U.S. Secretary of State John Kerry pressed regional proxies to nail down a Gaza ceasefire on Friday as the civilian death toll soared, threatening to spread Israeli-Palestinian bloodshed to the occupied West Bank and Jerusalem.
With Israel and Islamist Hamas setting seemingly irreconcilable terms for a truce that mediators hope will begin by a major Muslim festival next week, Kerry worked the phones from Egypt while aides made clear his patience was limited.
The urgency was spurred on Thursday by the killing of 15 people sheltering at a U.N.-run school in the northern Gaza Strip, which local officials blamed on Israeli shelling.
Israel said its forces had come under attack from Palestinian militants in the area of the school and that they had shot back. It accused Hamas of preventing any evacuation.

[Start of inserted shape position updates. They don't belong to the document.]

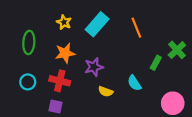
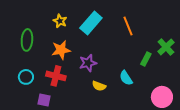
purple square: (55, 106) -> (44, 100), moved

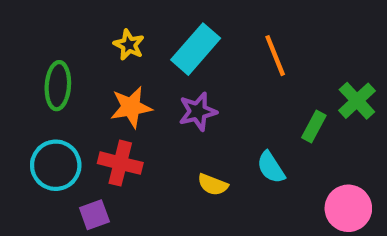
purple star: (88, 63) -> (198, 111), moved
cyan circle: (26, 77) -> (56, 165), size x1.5
purple square: (44, 100) -> (94, 215), turned -32

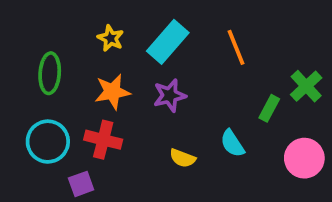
pink circle: (348, 208) -> (304, 158), moved

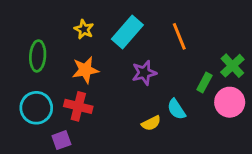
purple star: (170, 95) -> (144, 73), moved
yellow semicircle: (183, 158) -> (151, 123), moved, turned -48
pink circle: (304, 158) -> (230, 102), moved

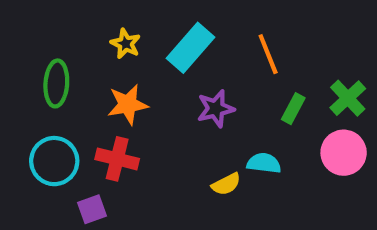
green rectangle: (204, 83) -> (293, 109), moved
cyan semicircle: (176, 109) -> (264, 163), turned 130

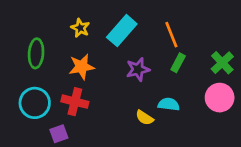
green rectangle: (293, 109) -> (178, 63), moved
yellow semicircle: (226, 184) -> (145, 118), turned 60

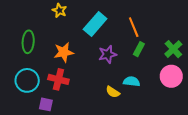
yellow star: (80, 28) -> (59, 10), moved
purple square: (59, 134) -> (46, 104), turned 32

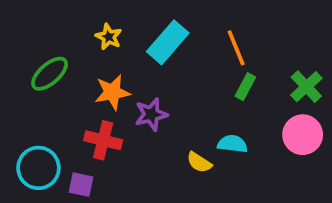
yellow star: (59, 10) -> (109, 37), moved
green ellipse: (28, 42) -> (50, 74), turned 45
purple star: (108, 54) -> (151, 114), moved
cyan circle: (27, 80) -> (38, 168), moved

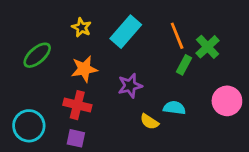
green cross: (306, 87) -> (208, 47), moved
purple star: (151, 114) -> (130, 86), moved
purple square: (81, 185) -> (76, 138), moved

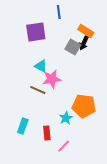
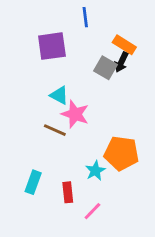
pink star: (52, 79) -> (75, 114), turned 30

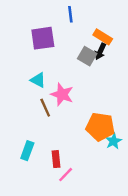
cyan triangle: (59, 95) -> (38, 80), moved
brown line: (55, 130) -> (45, 108), turned 42
cyan star: (95, 171) -> (113, 141), moved
pink line: (92, 211) -> (66, 175), moved

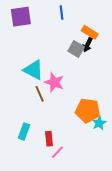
purple square: (43, 38) -> (21, 17), moved
cyan triangle: (38, 80) -> (33, 70), size x1.5

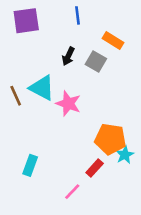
black arrow: (88, 45) -> (68, 56), moved
brown line: (40, 94) -> (16, 96), moved
red rectangle: (49, 139) -> (95, 168), moved, turned 48

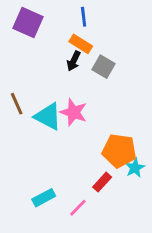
purple square: (26, 21) -> (28, 22), turned 32
orange rectangle: (113, 40) -> (81, 44), moved
cyan triangle: (42, 88) -> (48, 116), moved
cyan rectangle: (30, 165) -> (44, 198), moved, turned 42

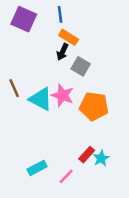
blue line: (84, 17) -> (60, 14), moved
gray square: (104, 67) -> (81, 66), moved
orange pentagon: (119, 151) -> (94, 106), moved
cyan star: (135, 168) -> (101, 158), moved

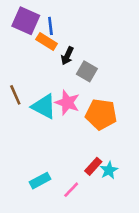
blue line: (60, 14) -> (50, 26), moved
orange rectangle: (69, 37) -> (47, 42), moved

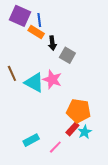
black arrow: (67, 56) -> (52, 43), turned -32
orange pentagon: (101, 114) -> (79, 111), moved

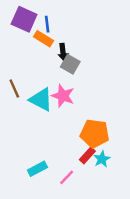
gray square: (67, 55) -> (70, 64), moved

An Israeli air strike on Friday killed the top spokesman for armed faction Islamic Jihad, a Hamas ally, along with his son, Gaza officials said, bringing the mostly civilian Palestinian death toll to 804.
In the occupied West Bank, where U.S.-backed Palestinian President Mahmoud Abbas governs in uneasy coordination with Israel, some 10,000 demonstrators marched in solidarity with Gaza overnight - a scale recalling mass revolts of the past.
Protesters surged against an Israeli army checkpoint, throwing rocks and Molotov cocktails, and Palestinian medics said one was shot dead and 200 wounded when troops opened fire.
On Friday, Israeli forces went on high alert for flare-ups at a Jerusalem mosque compound during prayers marking the final stretch of the Ramadan Muslim holy month.
Focus on tunnels
Israel has lost 32 soldiers in a Gaza ground advance it says aims to destroy cross-border infiltration tunnels used by Hamas to threaten its southern villages and army bases.
Three civilians have been killed in Israel by rocket and mortar attacks from Gaza - the kind of shelling that surged last month amid Hamas anger at a crackdown on its activists in the West Bank, prompting the July 8 launch of the Israeli offensive.
Israeli Prime Minister Benjamin Netanyahu was to convene his security cabinet on Friday to discuss a limited humanitarian truce under which Palestinian movement would be freed up to allow in aid and for casualties to be recovered.
An Israeli official said the Netanyahu government envisages the initial halt to the fighting lasting seven days, during which the army would keep digging up tunnels on Gaza's eastern frontier.
"First Israel wants to hear Hamas's response to the (Kerry) proposals," the official said, adding that some members of the security cabinet also sought assurances that Gaza would be stripped of its remaining rockets under any extended ceasefire.
Hamas had no immediate comment. On Wednesday, its leader Khaled Meshaal voiced support for a humanitarian truce, but only if Israel eased restrictions on Gaza's 1.8 million people.
Hamas wants Egypt to open up its border with Gaza, too, and has demanded that Israel release hundreds of prisoners rounded up by Israel in a sweep of the West Bank last month following the kidnap and killing of three Jewish teenagers.